Je n’eu pas le temps de crier qu’un son inattendu se fit entendre, juste devant Gallant.
Le Vicaire, toujours immobile, avait à peine élever la voix. Son âme semblait l’avoir déserté.
- Ta famille est morte, Sharp, disait-il.
- Quoi ? Fit Red. Qu’est-ce que tu racontes ?
- Tu m’as bien entendu, inspecteur. Ta famille est déjà morte, Saint-Cyr a incendié leur maison il y a plusieurs jours de cela.
- Non, tu mens. Ce n’est pas possible, tu mens...

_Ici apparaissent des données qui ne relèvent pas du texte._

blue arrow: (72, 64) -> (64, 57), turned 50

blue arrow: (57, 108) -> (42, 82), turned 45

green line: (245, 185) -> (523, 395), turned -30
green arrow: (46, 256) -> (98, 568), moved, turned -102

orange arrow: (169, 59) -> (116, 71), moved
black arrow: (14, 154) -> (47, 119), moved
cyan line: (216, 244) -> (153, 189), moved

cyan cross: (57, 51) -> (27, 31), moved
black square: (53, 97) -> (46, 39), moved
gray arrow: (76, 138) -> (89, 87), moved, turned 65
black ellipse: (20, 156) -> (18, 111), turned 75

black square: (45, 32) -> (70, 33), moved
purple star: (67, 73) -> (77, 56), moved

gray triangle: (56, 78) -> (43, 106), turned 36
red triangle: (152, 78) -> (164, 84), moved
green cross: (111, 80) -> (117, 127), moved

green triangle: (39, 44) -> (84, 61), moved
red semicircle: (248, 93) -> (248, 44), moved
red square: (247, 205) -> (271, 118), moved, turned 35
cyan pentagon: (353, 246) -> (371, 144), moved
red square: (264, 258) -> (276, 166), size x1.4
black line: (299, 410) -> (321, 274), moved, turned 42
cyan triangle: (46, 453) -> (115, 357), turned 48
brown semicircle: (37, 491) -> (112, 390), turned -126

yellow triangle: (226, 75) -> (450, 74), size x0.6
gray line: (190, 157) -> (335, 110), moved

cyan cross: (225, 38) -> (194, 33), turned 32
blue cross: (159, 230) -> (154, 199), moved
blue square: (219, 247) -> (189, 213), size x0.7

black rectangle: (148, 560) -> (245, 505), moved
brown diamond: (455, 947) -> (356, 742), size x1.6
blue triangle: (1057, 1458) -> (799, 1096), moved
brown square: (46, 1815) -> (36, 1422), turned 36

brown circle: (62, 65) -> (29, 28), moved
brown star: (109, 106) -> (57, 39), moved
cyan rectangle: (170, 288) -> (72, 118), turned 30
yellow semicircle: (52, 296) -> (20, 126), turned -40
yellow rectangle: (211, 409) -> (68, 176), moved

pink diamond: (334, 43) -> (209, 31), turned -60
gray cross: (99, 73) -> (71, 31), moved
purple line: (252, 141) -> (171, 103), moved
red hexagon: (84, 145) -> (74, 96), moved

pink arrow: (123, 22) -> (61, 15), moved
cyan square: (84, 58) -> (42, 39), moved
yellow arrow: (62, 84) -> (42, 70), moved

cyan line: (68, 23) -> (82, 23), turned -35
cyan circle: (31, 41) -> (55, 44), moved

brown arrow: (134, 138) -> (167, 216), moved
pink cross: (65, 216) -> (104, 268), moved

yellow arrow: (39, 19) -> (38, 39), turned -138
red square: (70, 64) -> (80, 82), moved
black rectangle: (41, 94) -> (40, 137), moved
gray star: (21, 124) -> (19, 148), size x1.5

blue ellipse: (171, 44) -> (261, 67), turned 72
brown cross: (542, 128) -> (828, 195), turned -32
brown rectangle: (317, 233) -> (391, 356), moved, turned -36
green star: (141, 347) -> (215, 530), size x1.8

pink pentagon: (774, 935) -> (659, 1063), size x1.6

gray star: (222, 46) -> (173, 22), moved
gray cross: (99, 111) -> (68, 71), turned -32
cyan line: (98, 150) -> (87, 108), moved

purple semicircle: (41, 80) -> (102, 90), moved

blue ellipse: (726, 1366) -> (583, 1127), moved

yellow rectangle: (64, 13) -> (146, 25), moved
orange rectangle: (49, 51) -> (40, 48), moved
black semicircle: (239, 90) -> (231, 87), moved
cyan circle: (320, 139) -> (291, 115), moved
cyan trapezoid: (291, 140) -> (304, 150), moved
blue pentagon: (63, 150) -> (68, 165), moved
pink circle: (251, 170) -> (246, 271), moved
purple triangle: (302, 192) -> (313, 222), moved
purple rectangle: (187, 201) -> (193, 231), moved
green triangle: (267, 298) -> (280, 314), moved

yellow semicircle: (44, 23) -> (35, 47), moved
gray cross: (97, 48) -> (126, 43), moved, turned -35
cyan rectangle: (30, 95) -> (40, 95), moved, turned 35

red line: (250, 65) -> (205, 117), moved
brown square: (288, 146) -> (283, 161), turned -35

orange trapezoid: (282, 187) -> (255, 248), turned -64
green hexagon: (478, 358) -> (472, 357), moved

- Quelle raison aurai-je de mentir ?
Un silence glaçant tomba sur nous. Sharp avait les larmes aux yeux. Mon cœur se serra pour lui. César Condé nous laissa digérer l’information, avant de reprendre :
- En ce qui me concerne, je suis déjà mort. Soit vous me tuez, soit Saint-Cyr me fera tuer. J’ai perdu la seule lueur qui illuminait mes nuits, je n’ai plus aucune raison de vivre.
Le Vicaire inspira longuement, puis déclama :
- Allez voir Léon, et dîtes-lui que je m’excuse de l’avoir abandonné. Il a toujours été comme mon frère, et mon plus grand regret est de l’avoir entraîné là-dedans...
Puis il posa ses yeux sur Sharp, et il y eut comme un échange silencieux entre eux.
Sharp sortit le pistolet qu’il avait récupéré sur le soldat de Salvatelli, et pointa le canon sur le Vicaire. Il appuya sur la détente.
Des gerbes de sang éclaboussèrent les murs tandis que le corps du Vicaire s’écroula au sol, juste à côté de Bianca.